The Ministry of Public Health adviser Mario Tavera sees also a new awareness of homosexuality within the Amazonian indigenous people. He assumes that because of the poverty the Awajuns and other Amazonian indigenous have to live in “many not homosexual young men have sex with men in exchange of money, food or clothes. To them, that’s not prostitution, as they don’t have that concept in their culture”, Tavera explains. “These men get the virus and have sex with their regular sexual partners and so we have cases of young women infected."
Another way how the virus comes to the Awajun is according to surveys the increasing arrival of people from outside to the area: merchants, public servants like teachers or medical staff or the workers for oil and mining companies.
When the disease comes from the West, why trust their medicine?
In order to stop the further spreading of HIV, the Ministry of Public Health offers an early treatment to the positive cases found via the quick tests because a definitive confirmation can take months as the tests must be sent to Lima. There are also cesarean operations to all parturient women infected. But it turns out, there are not only geographical barriers in the fight against HIV, like the dispersion of the villages in the jungle or the inconvenient means of transport. There are also many cultural obstacles. Language is obviously a major problem, as not all the Amazonian indigenous understand Spanish and almost all the doctors are Hispanic speakers coming from other parts of Peru.
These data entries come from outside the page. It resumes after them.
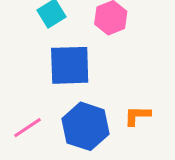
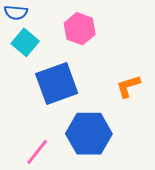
orange L-shape: (137, 116) -> (128, 86), moved

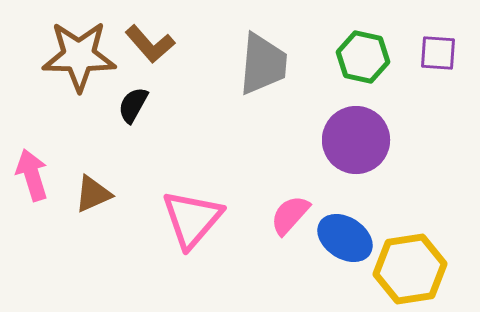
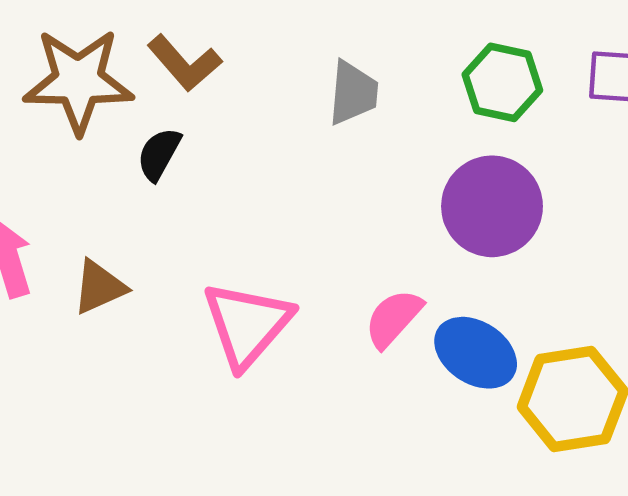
gray trapezoid: (263, 64) -> (353, 93), size x0.7

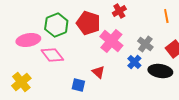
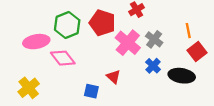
orange line: (166, 16) -> (188, 31), moved
gray cross: (145, 44) -> (154, 39), moved

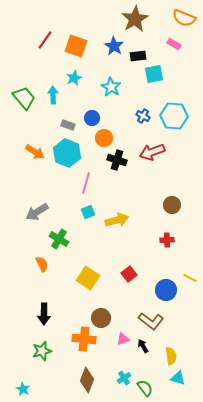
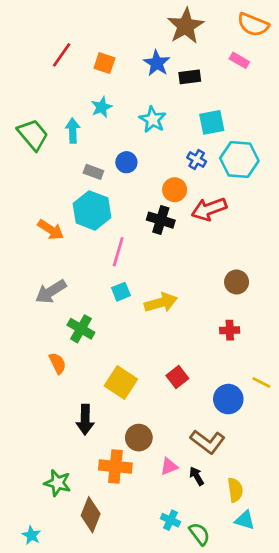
orange square: (76, 46) -> (104, 63), size x0.7
cyan square: (154, 74) -> (212, 122), moved
orange circle: (104, 138) -> (175, 190), moved
orange arrow: (35, 152) -> (51, 230), moved
black arrow: (44, 314) -> (85, 420), moved
green star: (42, 351) -> (58, 483), turned 30
cyan cross: (124, 378) -> (170, 520), turned -32
brown diamond: (87, 380) -> (91, 515), moved

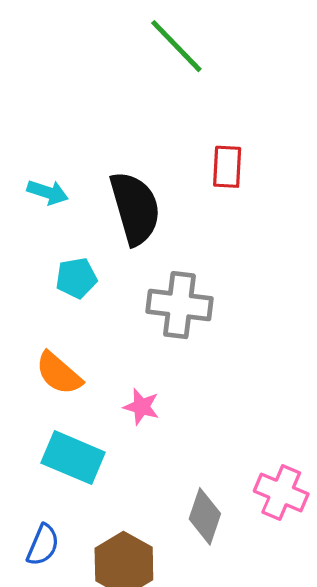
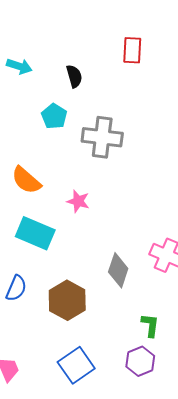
black semicircle: (135, 208) -> (74, 76), size x0.5
cyan pentagon: (76, 278) -> (54, 116), moved, turned -30

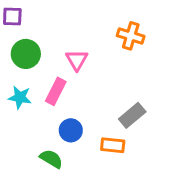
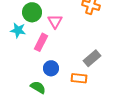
green circle: (26, 54) -> (32, 12), moved
cyan star: (20, 97) -> (18, 30), moved

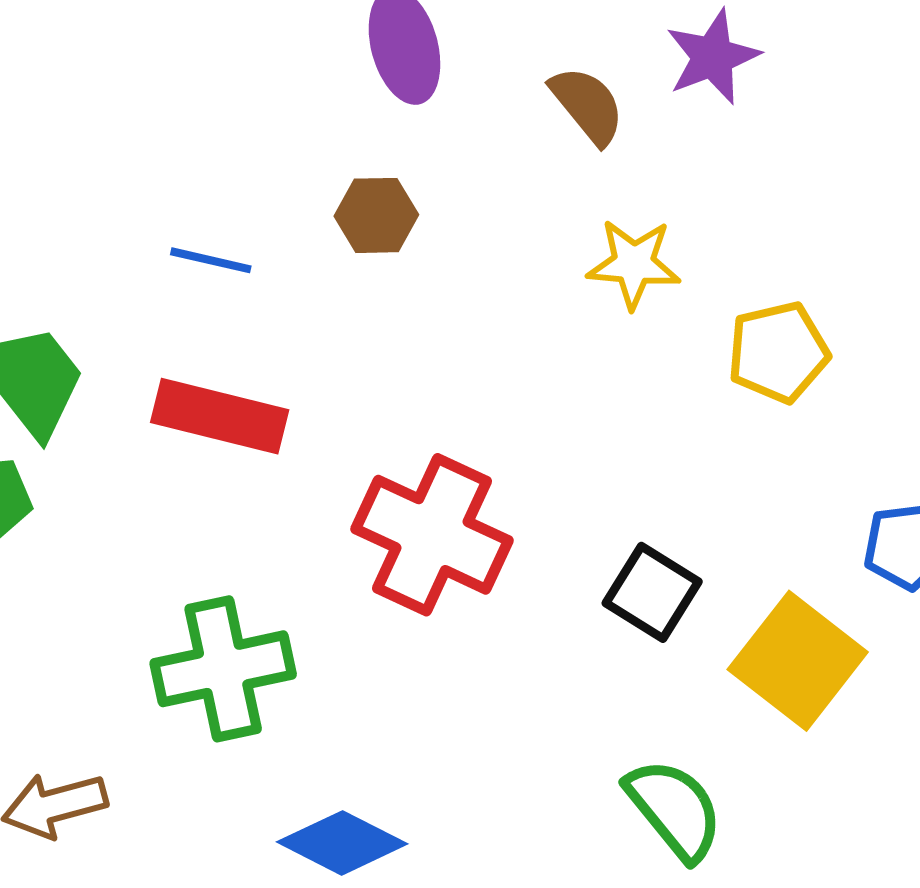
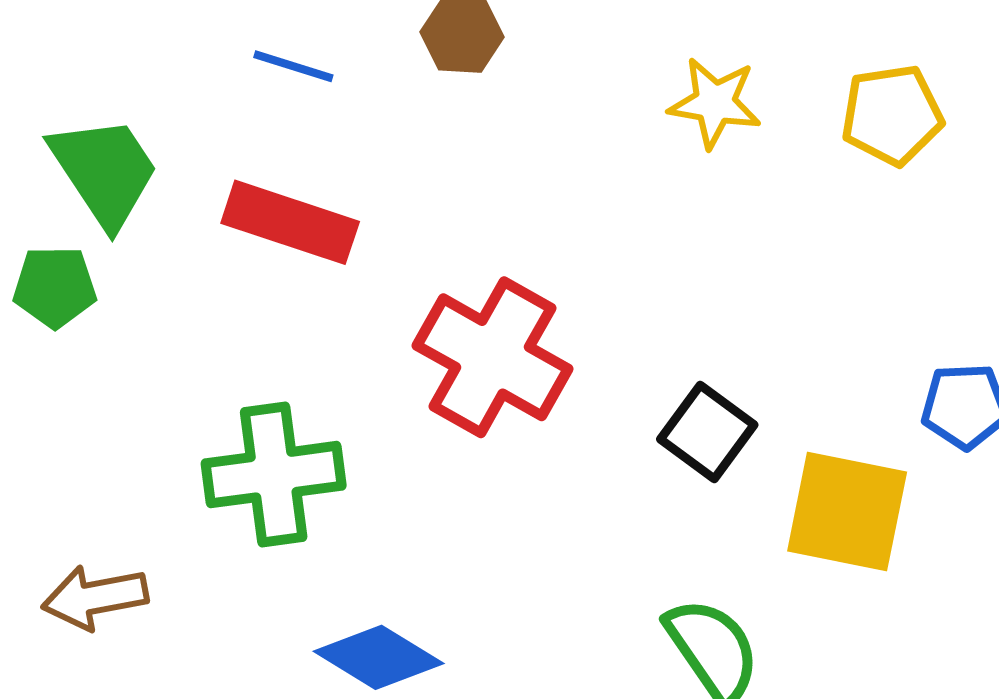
yellow pentagon: (778, 352) -> (892, 115), moved
yellow square: (798, 661) -> (847, 512), turned -31

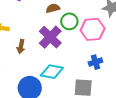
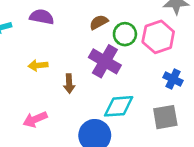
blue cross: (95, 62) -> (173, 79), turned -32

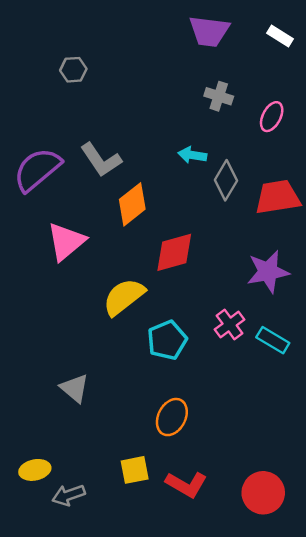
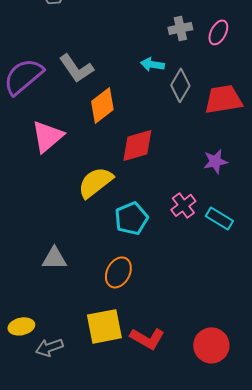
gray cross: (219, 96) -> (180, 28), moved, turned -30
purple star: (268, 272) -> (215, 161), size x0.7
gray triangle: (75, 388) -> (54, 258), turned -40
orange ellipse: (172, 417) -> (118, 272), moved
yellow square: (135, 470) -> (104, 326), size x1.5

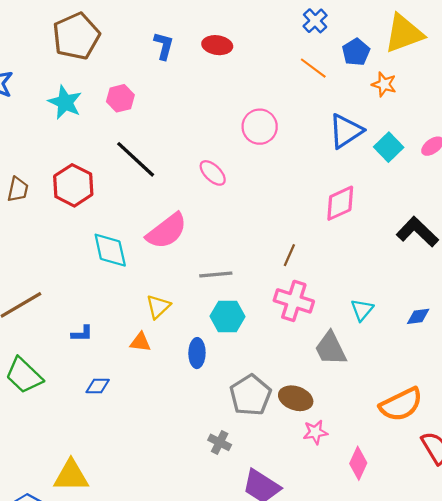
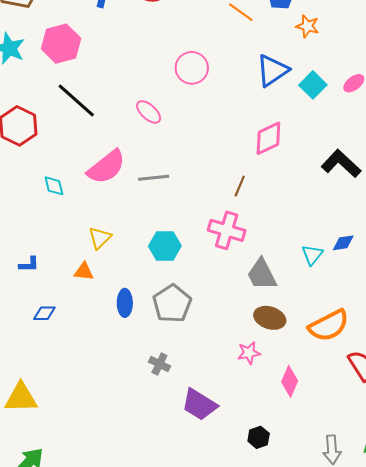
pink hexagon: (120, 98) -> (61, 44), size x1.5
cyan diamond: (110, 250) -> (54, 186), size x0.6
brown line: (289, 255) -> (240, 186), moved
gray line: (216, 274) -> (154, 178), moved
cyan triangle: (362, 310) -> (312, 255), moved
blue ellipse: (197, 353) -> (125, 303), moved
gray pentagon: (250, 395) -> (172, 304), moved
brown ellipse: (296, 398) -> (270, 318), moved

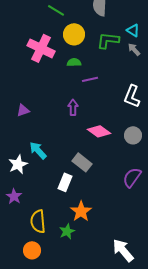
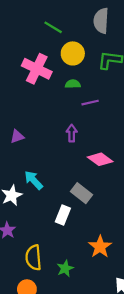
orange star: (81, 211) -> (100, 247), moved

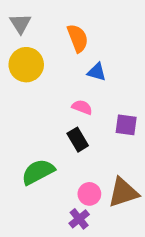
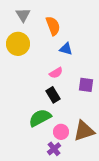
gray triangle: (20, 24) -> (23, 15), moved
pink semicircle: (82, 107) -> (56, 73), turned 128
green semicircle: (38, 172) -> (40, 118), moved

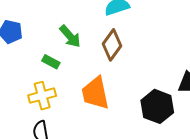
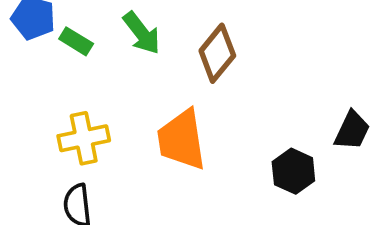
green rectangle: (51, 62) -> (76, 41), moved
black hexagon: (157, 106) -> (293, 171), size x0.7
And they have also to deal with several local traditions.
Many natives distrust the Western health system and they turn first to their traditional healers, who ground their knowledge in medicinal plants. However, no plant has proved so far to be effective against AIDS. Often it is too late when the infected go to the government health stations.
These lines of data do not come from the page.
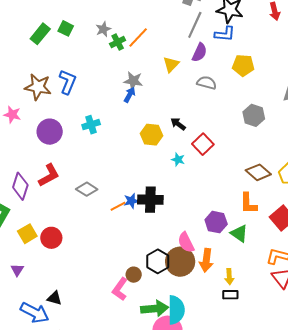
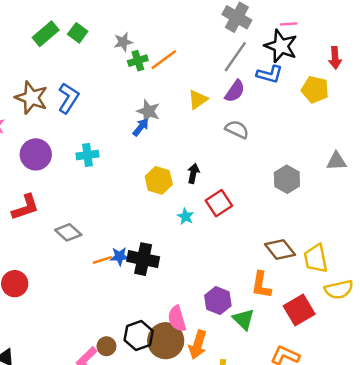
yellow pentagon: (243, 65) -> (315, 90), moved
black arrow: (178, 124) -> (193, 173), turned 56

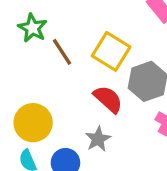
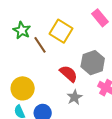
yellow square: (111, 51) -> (61, 31), moved
gray star: (98, 139) -> (74, 97), moved

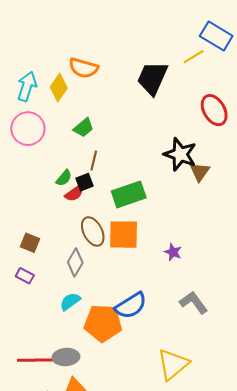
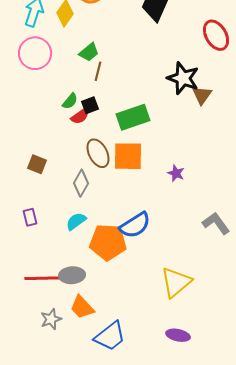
brown line: (94, 161) -> (98, 71), moved
purple rectangle: (25, 276) -> (30, 217), moved, turned 48
gray L-shape: (194, 302) -> (216, 223), moved

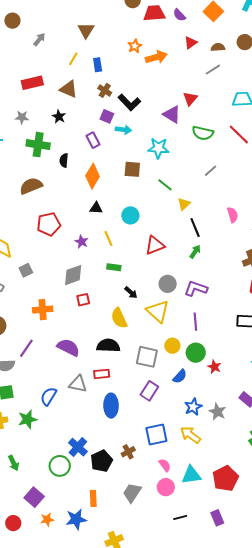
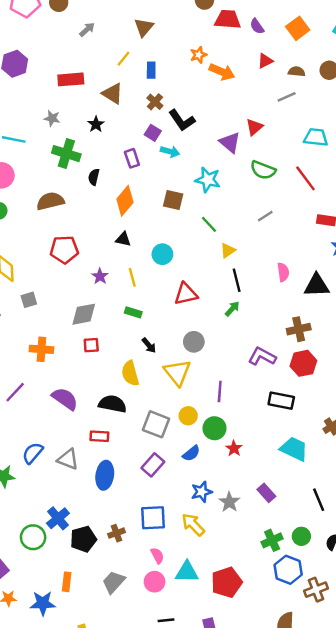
orange arrow: (156, 57) -> (222, 72), turned 30
purple L-shape: (196, 289) -> (262, 356), moved
gray triangle: (78, 384) -> (68, 459), moved

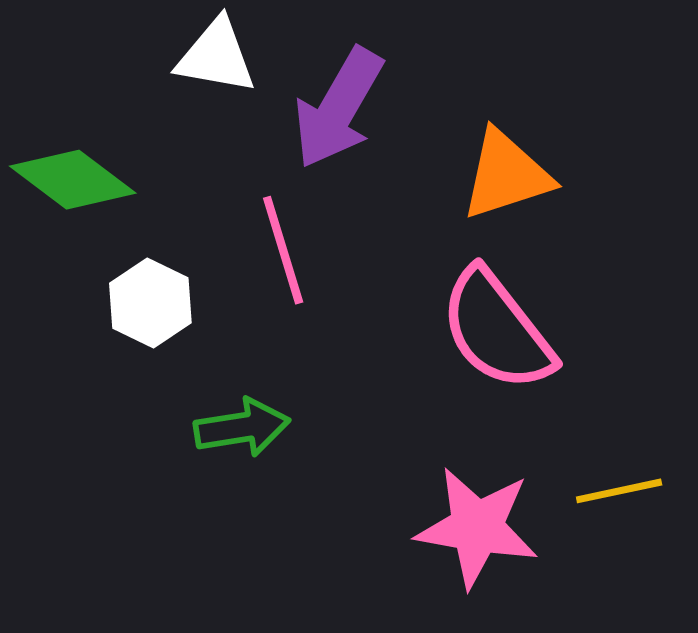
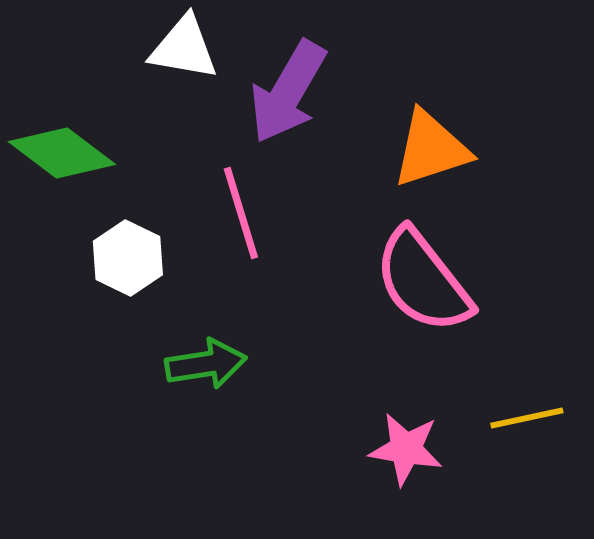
pink star: (477, 527) -> (406, 449), size x0.7

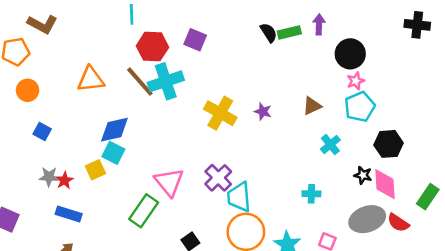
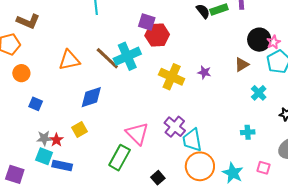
red hexagon: (152, 47) -> (157, 35), moved
black circle: (350, 54) -> (259, 40), moved
cyan square: (113, 153) -> (44, 156), moved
But the biggest ally for the growing HIV infections is the sorcery in the Amazonian areas. It’s difficult for the Amazonian indigenous to understand this virus - completely unknown only a few years ago and so different from any other disease they know. This, mixed with the historical distrust towards the government health system let them mistake the AIDS symptoms and puts them down to sorcery.
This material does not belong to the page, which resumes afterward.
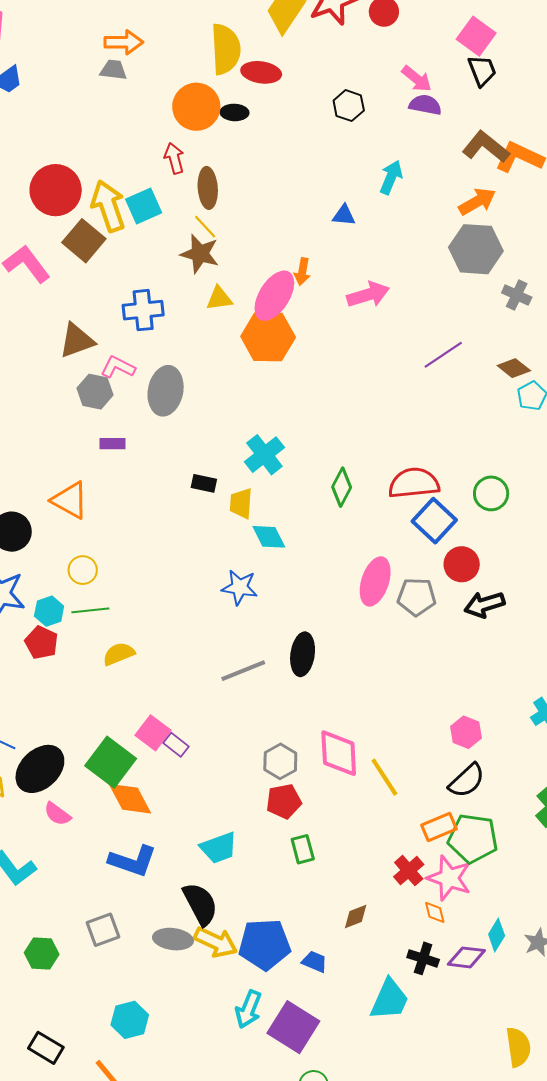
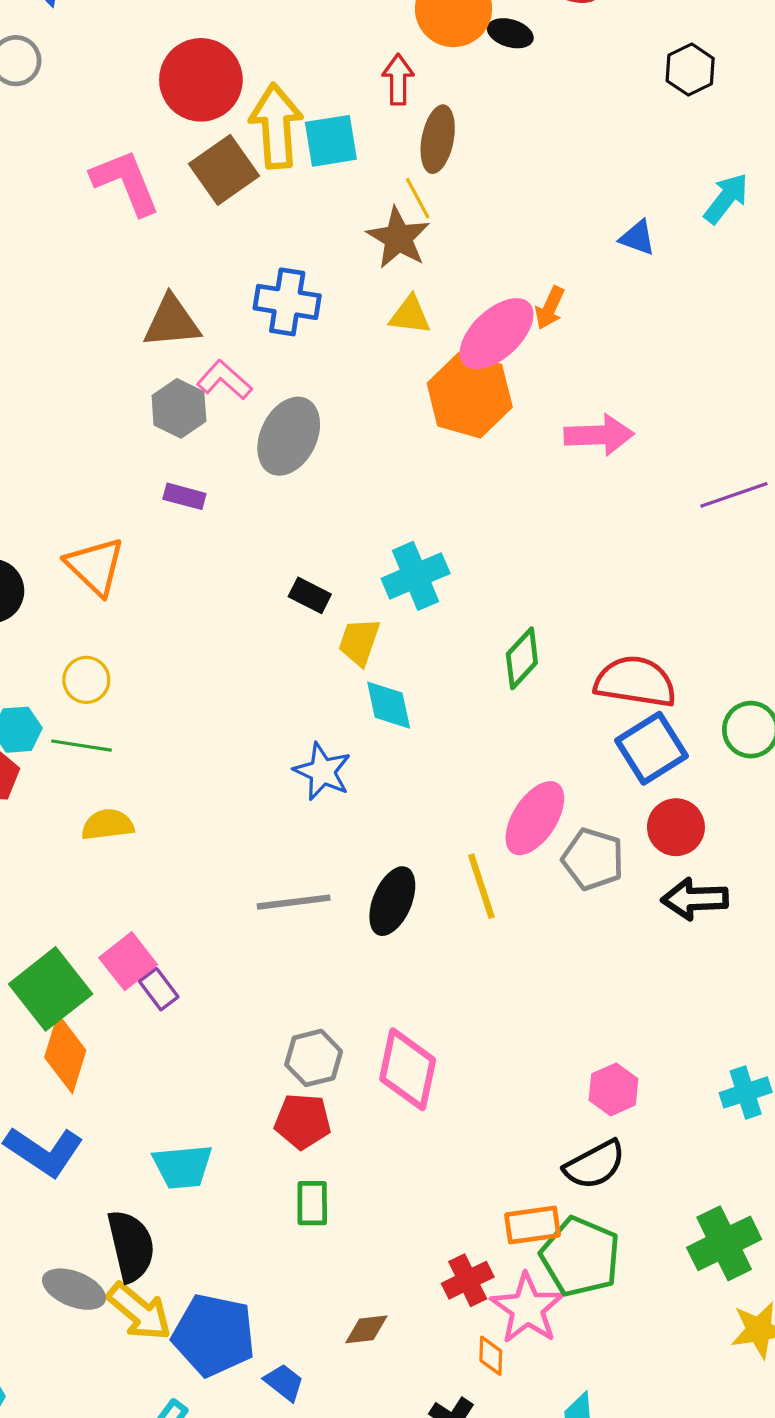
pink arrow: (368, 295) -> (599, 435), moved
yellow line: (384, 777) -> (481, 886), moved
orange diamond: (130, 799) -> (65, 1054), turned 30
This was verified by an inspection in Situ in 2014. It all starts with the lack of understanding that someone is suffering from HIV and shows no visible symptoms. “They say: ‘You tell me I’m sick, but I don’t have any symptoms. How is that possible?”, says Daniel Sánchez. “And when this is really a disease, why isn’t there a cure, but a pill I have to take for the rest of my life?” Often the conclusion is, then, that’s not a disease, that’s an evil spell. But after a long work of conscientization and many meetings with Apus, the Awajun are beginning to be aware of AIDS and its risks.
“There have been big changes in the last time because of the many deceased: women, children … and unfortunately, more and more people diagnosed with AIDS”, says Tavera. Still, even many of them admit now the existence of AIDS, they nevertheless believe that sorcerers are taking advantage of it to make their spells and get away with it.
And the number of people still denying HIV nevertheless remains high. Celia Jima is Awajun and adviser of the Amazonas government and also responsible for the department that includes Condorcanqui. She, who has worked for the health public system in Condorcanqui, regrets that in some meetings with locals even school teachers “say that there is no HIV, that it’s an invention from Europe to get money”.
“As we are here wondering and wandering about if it’s or it’s not sorcery, the HIV is spreading more and more. And this disease doesn’t mind about age, race, religion or if you are from an indigenous Amazon region”, she warns.